Sunday, March 21, 2010

Rain Check

Today was such a contrast from yesterday.  The morning did not go as smoothly and the weather did not cooperate either.  When I opened the ranger station, I was stumped by a void that needed to be processed.  I had to push all of the same keys that the ranger pushed while in void mode to get rid of the transaction.  The ranger had voided the transaction because he didn't know what button he pushed.  We couldn't figure it out and we ran out of time.  So the void didn't get processed and I'm sure that the person who processes the ranger station paperwork is going to have a headache to deal with tomorrow.  In addition to that, I forgot to finalize the credit card machine... more work for the office person.  To top it all off, tomorrow is the first time I will meet her and I have to ruin her morning with paperwork mistakes.  I re-wrote a checklist for myself to make sure that I get it right next time.  I also need to find out what all of the keys on the register do.  In time, I'm sure I will learn it all.
When I went to see the painting volunteers today, there were very few arriving.  I'm sure that the rain in the weather forcast scared some people away.  The rain in the afternoon got rid of the rest of the people later.  The park was pretty quiet today aside from a couple of groups that were in the covered picnic pavilions.  I spent some time in the ranger station, trying to absorb the procedures there.  I also spent a little time in the office gathing information for the Operation and Maintenance Manual for our newest well.  I didn't use my camera in the rain, so here are some more shots from yesterday.  I finally captured some of the turkeys that hang around the administrative offices (hey now, no jokes about my co-workers).  This group of turkeys regularly makes a trip through the parking lot.

Another critter that I saw yesterday was an Armadillo.  They are not native to Florida, but they seem to have established residency.  They are a bit of a nuisance because they dig holes everywhere looking for grubs and things.  They can also be a little alarming when you are in the woods at dusk.  One tiny Armadillo can convince you that something as big as an elephant is about to jump out of the woods at you.  They are noisy hikers!  They don't have very good hearing, so they don't usually startle at people noises.  They also don't need to be very stealthy because of their tough armor.  They are pretty well protected.
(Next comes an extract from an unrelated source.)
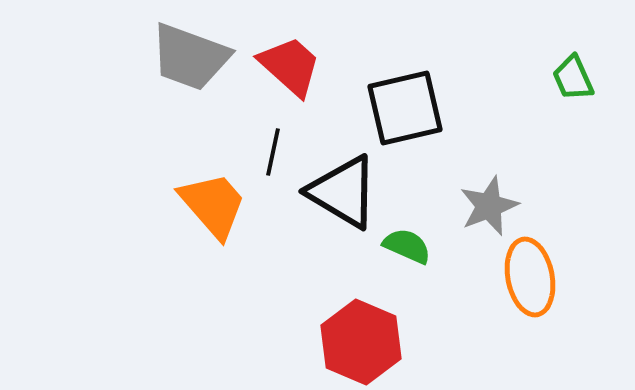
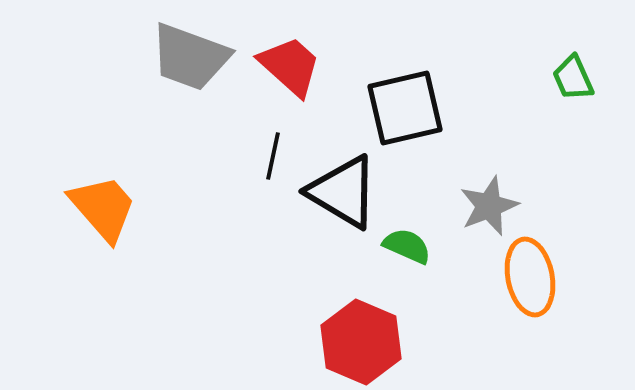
black line: moved 4 px down
orange trapezoid: moved 110 px left, 3 px down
It was a quiet day.  Tomorrow should be busier for me, but I don't know if it will be any better for photos.  Monday is meeting day.

Thought of the Day #95
The difference in size and visitation between Troy Springs and Wekiwa Springs means that there are different user groups as well.  For the most part, park visitors are happy to be recreating and are pleasant to be around.  Sometimes though, there are problems that are tougher to deal with.  Especially in large crowds, people can get out of hand.  In addition to park rangers who attempt to acheive voluntary compliance (approaching visitors in a friendly manner and asking them to follow the rules) the Florida Department of Environmental Protection also employs Law Enforcement Officers.  At Wekiwa, the visitation is so great that there is usually a Law Enforcement Officer onsite to help us maintain order.  I never had a situation where I needed more help at Troy, but I am glad that they are here at Wekiwa.


Anonymous said...

Has Dozer met an armadillo yet!? The new park looks great, I wish plane tickets grew on trees!!!Cathy

idyllicchick said...

Armadillos aren't native?! Who the heck brought them here? And what was s/he thinking?!

Ranger Amy said...

Dozer has met an armadillo before. It was a couple of years ago. He heard something moving through the woods and went after it. He pounced on the armadillo and then was apparently dissappointed that nothing happened and he came right back to me. (Maybe I can find a plane ticket tree in my new park... I'll keep looking).

Armadillos are not native, but their arrival in Florida is a bit of a debate. Some people blame some zoo keepers 50+ years ago who allowed a mating pair to escape and some blame the little armored ones themselves. They are well protected, their food is readily available almost anywhere and they can swim... there is no stopping them. They will go where they want to and its possible that they came to Florida on their own.